Prompt -
For the entries below, return every line from the top through the line with "ont été formulées. Voici plusie" exactly as it stands, omitting pictures.

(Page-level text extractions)
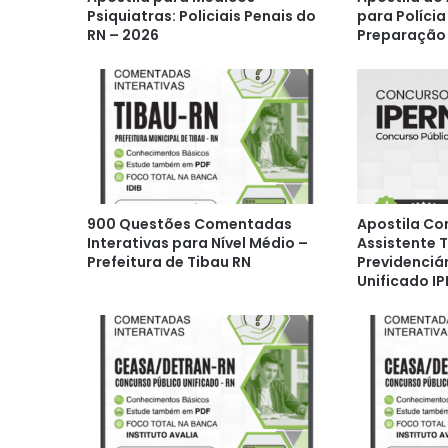
Psiquiatras: Policiais Penais do
para Polícia
RN – 2026
Preparação
900 Questões Comentadas
Apostila Co
Interativas para Nível Médio –
Assistente 
Prefeitura de Tibau RN
Previdenciá
Unificado I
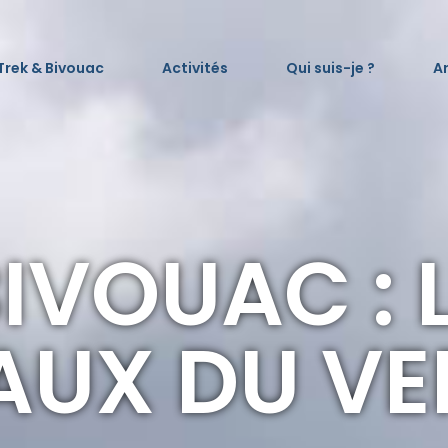
Trek & Bivouac
Activités
Qui suis-je ?
Ar
BIVOUAC : 
AUX DU V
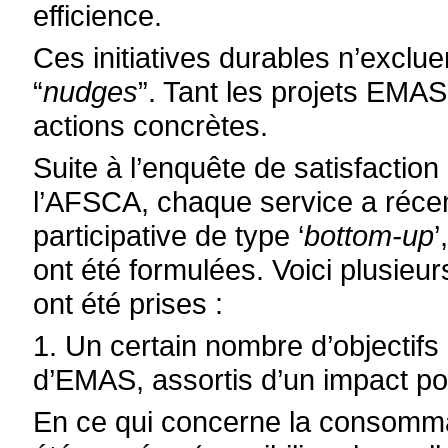
efficience.
Ces initiatives durables n’excluen
“
nudges
”. Tant les projets EMA
actions concrètes.
Suite à l’enquête de satisfacti
l’AFSCA, chaque service a réc
participative de type ‘
bottom-up
’
ont été formulées. Voici plusie
ont été prises :
1. Un certain nombre d’objectifs 
d’EMAS, assortis d’un impact po
En ce qui concerne la consommat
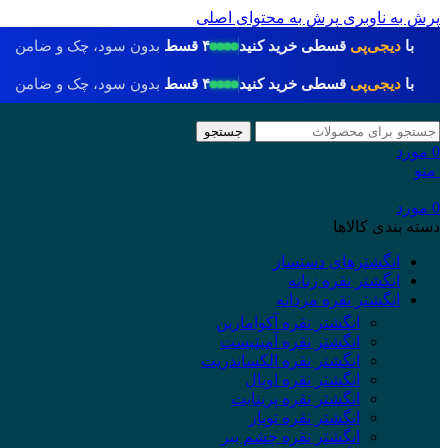
پرش به ناوبری
پرش به محتوای اصلی
با
دیجی‌پی
قسطی خرید کنید
۴ قسط
بدون سود، چک و ضامن
با
دیجی‌پی
قسطی خرید کنید
۴ قسط
بدون سود، چک و ضامن
جستجو
0
مورد
منو
0
مورد
دسته بندی کالاها
انگشترهای دستساز
انگشتر نقره زنانه
انگشتر نقره مردانه
انگشتر نقره آکوامارین
انگشتر نقره آمیتیست
انگشتر نقره الکساندریت
انگشتر نقره اوپال
انگشتر نقره پرینایت
انگشتر نقره توپاز
انگشتر نقره چشم ببر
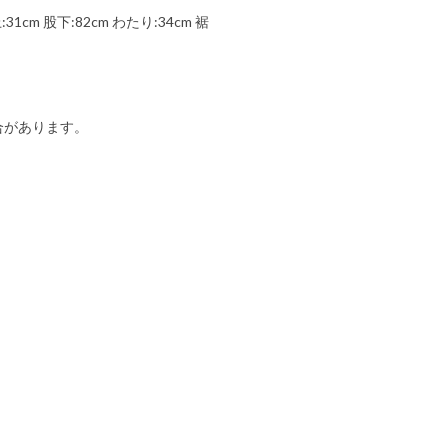
31cm 股下:82cm わたり:34cm 裾
合があります。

Response to the task -
Psiquiatras: Policiais Penais do
para Polícia
RN – 2026
Preparação
900 Questões Comentadas
Apostila Co
Interativas para Nível Médio –
Assistente 
Prefeitura de Tibau RN
Previdenciá
Unificado I
Trek & Bivouac
Activités
Qui suis-je ?
Ar
BIVOUAC : 
AUX DU V
efficience.
Ces initiatives durables n’excluen
“
nudges
”. Tant les projets EMA
actions concrètes.
Suite à l’enquête de satisfacti
l’AFSCA, chaque service a réc
participative de type ‘
bottom-up
’
ont été formulées. Voici plusie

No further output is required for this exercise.